United States-Afghanistan Trade and Investment Framework Agreement (TIFA) Council Meeting
Senior officials from the United States and Afghanistan met today to continue their trade dialogue and evaluate progress under the United States-Afghanistan Trade and Investment Framework Agreement (TIFA). The officials discussed a wide range of investment climate issues including supporting Afghanistan’s transition to a sustainable economy, market access, the U.S. Generalized System of Preferences (GSP), trade promotion efforts, intellectual property rights, sector-specific investment challenges, and the New Silk Road vision. The New Silk Road envisions an international network of economic and transit connections. The New Silk Road will link and integrate Afghanistan with its neighbors and regional and global economies.
Today’s meeting marks the sixth meeting of the United States-Afghanistan TIFA Council. The U.S.-Afghanistan TIFA, signed in 2004, has been the primary forum for bilateral trade and investment discussions between the two countries. The TIFA process has been the focal point of a sustained and multi-faceted high-level engagement between the United States and Afghanistan on trade and investment issues, including addressing impediments to greater trade and investment flows between the Parties. U.S.-Afghanistan trade flows have witnessed significant increases since 2004. Exports from the U.S. to Afghanistan increased 1,333% from $150 million in 2004 to $2.2 billion in 2010. Imports from Afghanistan to the U.S. increased 243% from $25 million in 2004 to $85 million in 2010.

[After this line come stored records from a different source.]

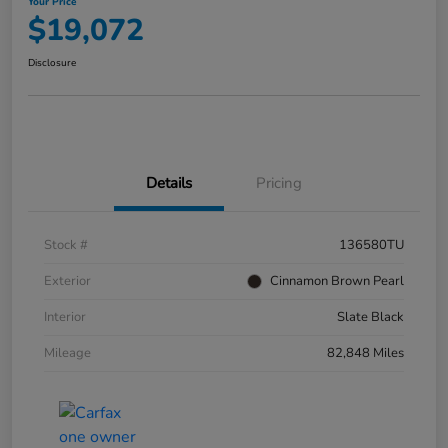
Your Price
$19,072
Disclosure
Details
Pricing
Stock #
136580TU
Exterior
Cinnamon Brown Pearl
Interior
Slate Black
Mileage
82,848 Miles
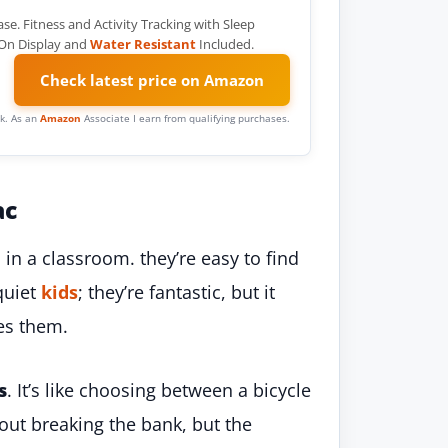
 Fitness and Activity Tracking with Sleep
 On Display and
Water Resistant
Included.
Check latest price on Amazon
ink. As an
Amazon
Associate I earn from qualifying purchases.
ac
in a classroom. they’re easy to find
quiet
kids
; they’re fantastic, but it
es them.
s
. It’s like choosing between a bicycle
hout breaking the bank, but the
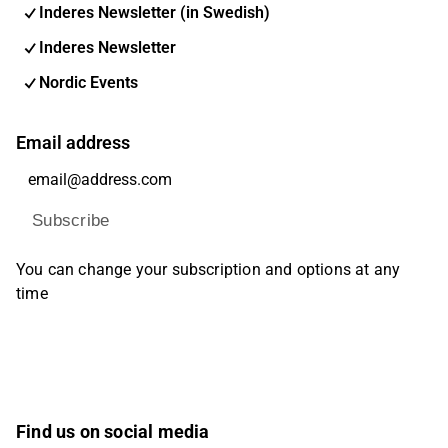
Inderes Newsletter (in Swedish)
Inderes Newsletter
Nordic Events
Email address
Subscribe
You can change your subscription and options at any
time
Find us on social media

During the meeting, both governments agreed to work together on measures that will promote private sector engagement between the two countries and create legitimate, productive enterprises for the Afghan people. As part of that effort, the United States will work with the U.S. Congress to enact Reconstruction Opportunity Zones (ROZ) legislation.
In addition, leaders from both countries reviewed trade promotion efforts and agreed to continue collaboration, including support for Afghan exhibitors to participate in major U.S. trade shows. The U.S. delegation expressed its support for a program to assist women-owned enterprises in all areas of the country and agreed to set up a working group under the TIFA to work on this issue. The U.S. and Afghan delegations agreed to work together to promote awareness of the U.S. GSP program, which seeks to support developing nations through increased exports.
In addition to the TIFA Council meeting, the U.S. delegation is also visiting the cities of Herat and Mazar-e-Sharif during this trip to Afghanistan to meet with representatives from the Afghan private sector and women-owned businesses, and to visit Industrial Parks which house factories that produce food, marble, steel, and clothes, among other products. The two delegations will also meet with U.S. and Afghan companies to discuss their experiences as investors in the country and listen to their views about how best to improve the trade and investment climate in both the United States and Afghanistan.
The parties expressed their desire to reach agreement in the coming weeks on dates for the next TIFA Council meeting to be held in Washington in 2012.